Heureusement pour notre général, en face ils ont reçu le même bulletin météo, et donc, défiant les magnifiques ciels bleus du film, ils décident en toute logique de n'envoyer aucun avion. Le postulat étant posé, le film peut démarrer.
Le général nazi fait venir un cador du front de l'est, un mec qui a la guerre dans le sang, qui n'aspire qu'à l'apothéose du guerrier et au nirvana, un spécialiste des tanks enfin, bref, l'homme de la situation, à n'en pas douter, affublé en contrepoint d'une ordonnance vieillissante et fatiguée de la guerre, qui en a marre de tout ça, on a bien rigolé, mais maintenant faudrait songer à retrouver notre petite famille, et mener une vie pépère.
Sous les ordres du cador, de très jeunes hommes, puisque les cadavres des vétérans sont tous en train de geler en Russie. Bien sûr, il doute de leur efficacité, ils sont à peine sortis du berceau, comprenez, mais finalement un numéro de music-hall le convainc, c'est qu'il ne dédaigne pas de pousser la chansonnette, le bougre. Pas sûr qu'ils sachent conduire un tank, mais ça promet des veillées animées, devant les saucisses au feu de bois.
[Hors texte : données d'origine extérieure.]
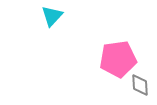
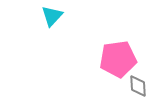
gray diamond: moved 2 px left, 1 px down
Ou alors il a lu le script, et il sait que de toute façon, ils ne vont servir à rien, alors eux ou d'autres, ça revient au même, finalement.
Bref, s'ensuivent divers amusements d'auto-tamponneuses, et voilà les chars qui déboulent un peu partout pendant que des espions allemands à l'arrière des lignes jouent de bons tours, par exemple en intervertissant les panneaux, et comme les américains sont très disciplinés, ils ont beau savoir, certainement, où se trouve leur état-major, ils suivent les flèches, même si parfois ils ont quand même un doute, parce que faut bien entretenir le suspense.
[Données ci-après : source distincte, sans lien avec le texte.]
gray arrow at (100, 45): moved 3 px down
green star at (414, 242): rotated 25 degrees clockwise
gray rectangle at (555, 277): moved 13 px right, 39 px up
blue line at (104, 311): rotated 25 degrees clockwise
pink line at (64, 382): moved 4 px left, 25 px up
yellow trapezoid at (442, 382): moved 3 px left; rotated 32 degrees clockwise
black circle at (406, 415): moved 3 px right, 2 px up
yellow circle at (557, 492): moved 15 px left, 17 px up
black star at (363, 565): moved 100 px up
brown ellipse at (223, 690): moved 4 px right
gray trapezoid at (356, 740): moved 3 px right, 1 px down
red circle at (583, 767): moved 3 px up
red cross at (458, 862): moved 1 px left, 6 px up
S'ensuit un siège dramatique, avec un général américain chevronné qui refuse de reculer, attendez les gars, moi je vous dis, on nous envoie de gros canons par le train, des joujoux que même les tanks plus gros et plus blindés des allemands, ils feront pas les fiers. Malheureusement, un des tanks allemands ne savait pas lire une carte et s'est retrouvé loin derrière les lignes ennemis, où il s'est dit que, quand on est perdu, il vaut mieux suivre les rails, on sait qu'ils mènent quelque part. Bref, les canons n'arriveront pas, sonnez la retraite!
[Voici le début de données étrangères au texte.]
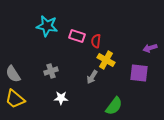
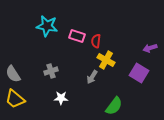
purple square: rotated 24 degrees clockwise
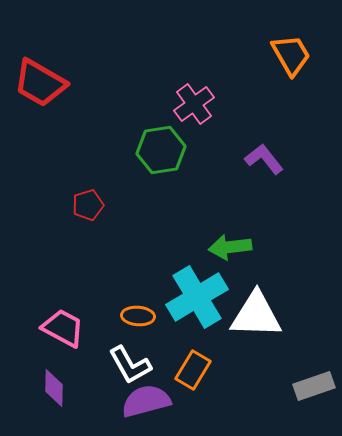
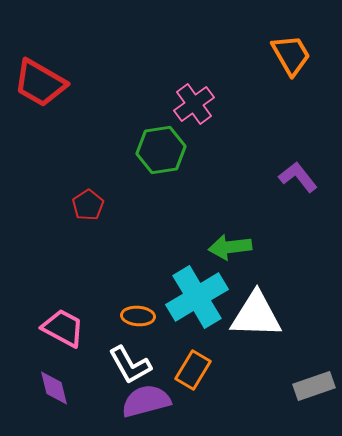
purple L-shape: moved 34 px right, 18 px down
red pentagon: rotated 16 degrees counterclockwise
purple diamond: rotated 15 degrees counterclockwise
Arrive un moment où Robert Ryan, qui jouait jusqu'ici le général, sort de son rôle, excédé : il a relu le script et il se rappelle soudain qu'il devait y avoir du brouillard, alors il demande aux techniciens où il est, ce foutu brouillard. Et comme ceux-ci, qui faisaient leur belotte tranquillou, ne se risqueraient pas à vexer une star, exercice particulièrement difficile et périlleux quand il y en a tant dans un aussi petit périmètre, ils s'attèlent à la tâche avec alacrité et, miracle de la technologie, soudain le brouillard fut!
Cela augurait d'une reprise des affaires, quand soudain se produisit un mélange dans les scripts. George Miller avait envoyé, très en avance, son scénario de Mad max à Hollywood en croisant les doigts très fort, et l'un des scénaristes ayant laissé traîner sa copie de cette première mouture, elle fut prise par un autre pour le déroulé normal du film, et voilà nos tanks en train de tourner en rond dans le désert à la recherche de pétrole. Le temps que le troisième scénariste s'aperçoive de la méprise, c'était trop tard, le film était déjà fini!